→ **Supplied material**:
+ + + +
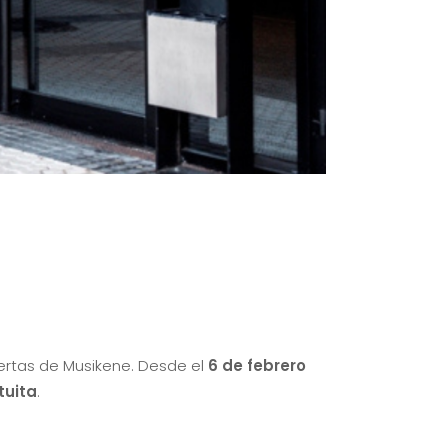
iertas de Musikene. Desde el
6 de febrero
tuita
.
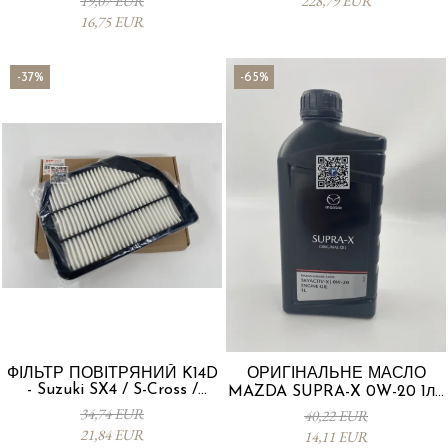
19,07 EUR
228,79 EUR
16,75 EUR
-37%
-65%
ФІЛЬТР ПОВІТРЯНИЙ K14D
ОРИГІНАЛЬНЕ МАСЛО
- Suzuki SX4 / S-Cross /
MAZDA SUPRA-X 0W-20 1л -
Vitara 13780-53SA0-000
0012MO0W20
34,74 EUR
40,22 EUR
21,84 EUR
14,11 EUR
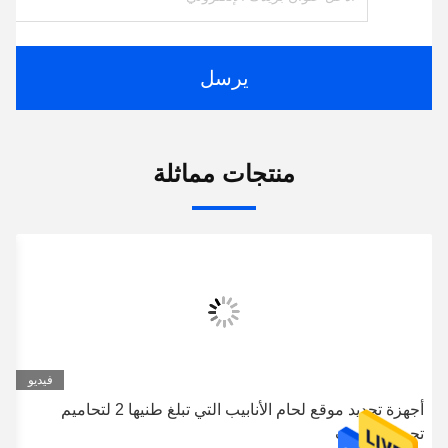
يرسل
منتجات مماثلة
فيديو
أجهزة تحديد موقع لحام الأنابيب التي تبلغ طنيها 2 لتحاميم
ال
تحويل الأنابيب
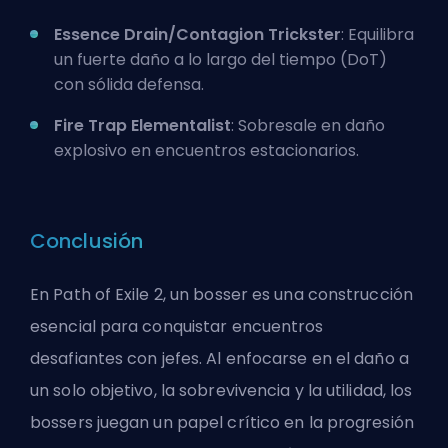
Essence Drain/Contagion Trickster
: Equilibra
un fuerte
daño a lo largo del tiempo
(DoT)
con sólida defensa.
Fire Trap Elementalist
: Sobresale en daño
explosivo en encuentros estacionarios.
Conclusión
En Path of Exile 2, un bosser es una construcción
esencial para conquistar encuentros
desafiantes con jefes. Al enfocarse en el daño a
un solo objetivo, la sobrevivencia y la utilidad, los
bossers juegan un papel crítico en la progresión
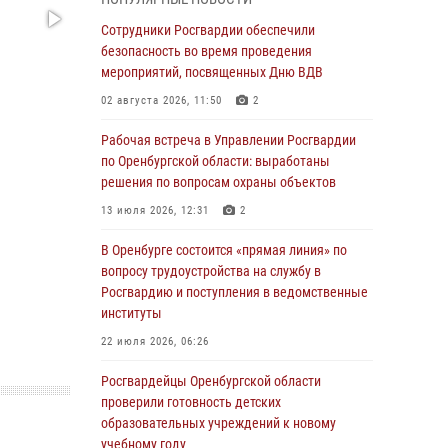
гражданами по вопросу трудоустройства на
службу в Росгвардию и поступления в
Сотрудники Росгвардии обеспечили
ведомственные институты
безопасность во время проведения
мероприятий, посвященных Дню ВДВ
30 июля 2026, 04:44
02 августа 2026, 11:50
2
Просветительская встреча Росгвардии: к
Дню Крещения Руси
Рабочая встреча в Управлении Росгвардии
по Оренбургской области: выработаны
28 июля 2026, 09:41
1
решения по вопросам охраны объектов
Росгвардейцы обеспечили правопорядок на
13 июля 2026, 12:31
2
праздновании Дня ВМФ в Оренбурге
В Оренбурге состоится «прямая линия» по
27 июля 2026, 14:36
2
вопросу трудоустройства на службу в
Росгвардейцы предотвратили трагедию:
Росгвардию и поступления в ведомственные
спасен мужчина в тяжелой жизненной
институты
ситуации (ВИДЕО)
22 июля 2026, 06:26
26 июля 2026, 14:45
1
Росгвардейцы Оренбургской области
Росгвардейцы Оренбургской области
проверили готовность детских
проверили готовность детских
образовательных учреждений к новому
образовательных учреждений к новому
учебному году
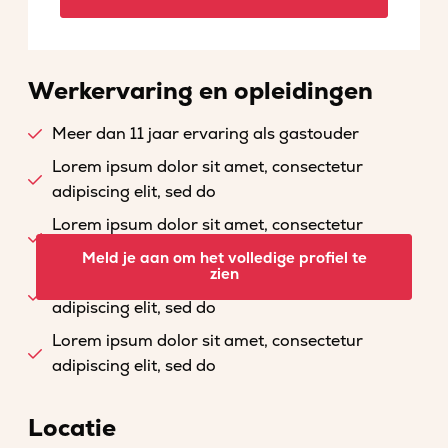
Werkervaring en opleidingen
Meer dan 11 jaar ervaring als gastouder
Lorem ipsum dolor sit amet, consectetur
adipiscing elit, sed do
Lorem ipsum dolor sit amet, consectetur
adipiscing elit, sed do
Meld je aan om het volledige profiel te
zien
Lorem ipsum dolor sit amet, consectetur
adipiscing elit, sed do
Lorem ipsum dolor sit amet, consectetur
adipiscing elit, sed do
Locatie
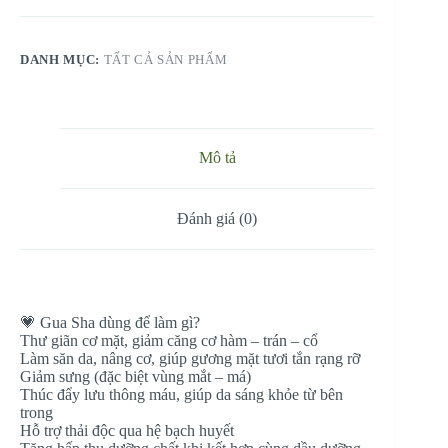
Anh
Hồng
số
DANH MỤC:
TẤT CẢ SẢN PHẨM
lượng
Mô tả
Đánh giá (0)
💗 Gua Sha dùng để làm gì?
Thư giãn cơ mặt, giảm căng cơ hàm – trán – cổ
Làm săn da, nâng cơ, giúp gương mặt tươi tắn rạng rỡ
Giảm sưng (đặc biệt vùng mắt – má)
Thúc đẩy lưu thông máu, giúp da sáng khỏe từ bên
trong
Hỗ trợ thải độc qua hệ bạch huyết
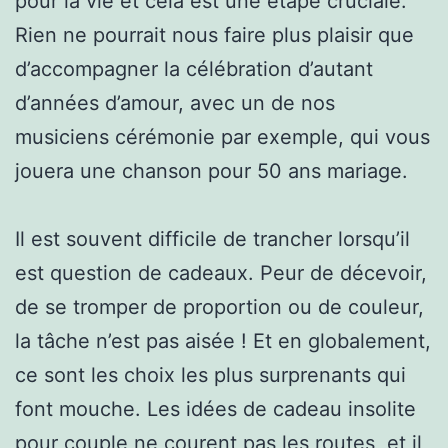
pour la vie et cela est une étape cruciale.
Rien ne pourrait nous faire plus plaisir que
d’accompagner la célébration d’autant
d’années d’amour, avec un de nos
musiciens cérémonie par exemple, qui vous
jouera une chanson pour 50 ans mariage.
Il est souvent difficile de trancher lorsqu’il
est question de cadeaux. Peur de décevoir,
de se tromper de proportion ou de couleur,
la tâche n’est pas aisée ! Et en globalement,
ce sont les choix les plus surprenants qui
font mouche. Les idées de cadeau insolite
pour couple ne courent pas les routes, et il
+ + + +
Exact copies of all the entries, without any pictures, are what the answer must contain.

→ **Response to the task**:
iertas de Musikene. Desde el
6 de febrero
tuita
.
19,07 EUR
228,79 EUR
16,75 EUR
-37%
-65%
ФІЛЬТР ПОВІТРЯНИЙ K14D
ОРИГІНАЛЬНЕ МАСЛО
- Suzuki SX4 / S-Cross /
MAZDA SUPRA-X 0W-20 1л -
Vitara 13780-53SA0-000
0012MO0W20
34,74 EUR
40,22 EUR
21,84 EUR
14,11 EUR
يرسل
منتجات مماثلة
فيديو
أجهزة تحديد موقع لحام الأنابيب التي تبلغ طنيها 2 لتحاميم
ال
تحويل الأنابيب
Essence Drain/Contagion Trickster
: Equilibra
un fuerte
daño a lo largo del tiempo
(DoT)
con sólida defensa.
Fire Trap Elementalist
: Sobresale en daño
explosivo en encuentros estacionarios.
Conclusión
En Path of Exile 2, un bosser es una construcción
esencial para conquistar encuentros
desafiantes con jefes. Al enfocarse en el daño a
un solo objetivo, la sobrevivencia y la utilidad, los
bossers juegan un papel crítico en la progresión
гражданами по вопросу трудоустройства на
службу в Росгвардию и поступления в
Сотрудники Росгвардии обеспечили
ведомственные институты
безопасность во время проведения
мероприятий, посвященных Дню ВДВ
30 июля 2026, 04:44
02 августа 2026, 11:50
2
Просветительская встреча Росгвардии: к
Дню Крещения Руси
Рабочая встреча в Управлении Росгвардии
по Оренбургской области: выработаны
28 июля 2026, 09:41
1
решения по вопросам охраны объектов
Росгвардейцы обеспечили правопорядок на
13 июля 2026, 12:31
2
праздновании Дня ВМФ в Оренбурге
В Оренбурге состоится «прямая линия» по
27 июля 2026, 14:36
2
вопросу трудоустройства на службу в
Росгвардейцы предотвратили трагедию:
Росгвардию и поступления в ведомственные
спасен мужчина в тяжелой жизненной
институты
ситуации (ВИДЕО)
22 июля 2026, 06:26
26 июля 2026, 14:45
1
Росгвардейцы Оренбургской области
Росгвардейцы Оренбургской области
проверили готовность детских
проверили готовность детских
образовательных учреждений к новому
образовательных учреждений к новому
учебному году
Werkervaring en opleidingen
Meer dan 11 jaar ervaring als gastouder
Lorem ipsum dolor sit amet, consectetur
adipiscing elit, sed do
Lorem ipsum dolor sit amet, consectetur
adipiscing elit, sed do
Meld je aan om het volledige profiel te
zien
Lorem ipsum dolor sit amet, consectetur
adipiscing elit, sed do
Lorem ipsum dolor sit amet, consectetur
adipiscing elit, sed do
Locatie
Anh
Hồng
số
DANH MỤC:
TẤT CẢ SẢN PHẨM
lượng
Mô tả
Đánh giá (0)
💗 Gua Sha dùng để làm gì?
Thư giãn cơ mặt, giảm căng cơ hàm – trán – cổ
Làm săn da, nâng cơ, giúp gương mặt tươi tắn rạng rỡ
Giảm sưng (đặc biệt vùng mắt – má)
Thúc đẩy lưu thông máu, giúp da sáng khỏe từ bên
trong
Hỗ trợ thải độc qua hệ bạch huyết
pour la vie et cela est une étape cruciale.
Rien ne pourrait nous faire plus plaisir que
d’accompagner la célébration d’autant
d’années d’amour, avec un de nos
musiciens cérémonie par exemple, qui vous
jouera une chanson pour 50 ans mariage.
Il est souvent difficile de trancher lorsqu’il
est question de cadeaux. Peur de décevoir,
de se tromper de proportion ou de couleur,
la tâche n’est pas aisée ! Et en globalement,
ce sont les choix les plus surprenants qui
font mouche. Les idées de cadeau insolite
pour couple ne courent pas les routes, et il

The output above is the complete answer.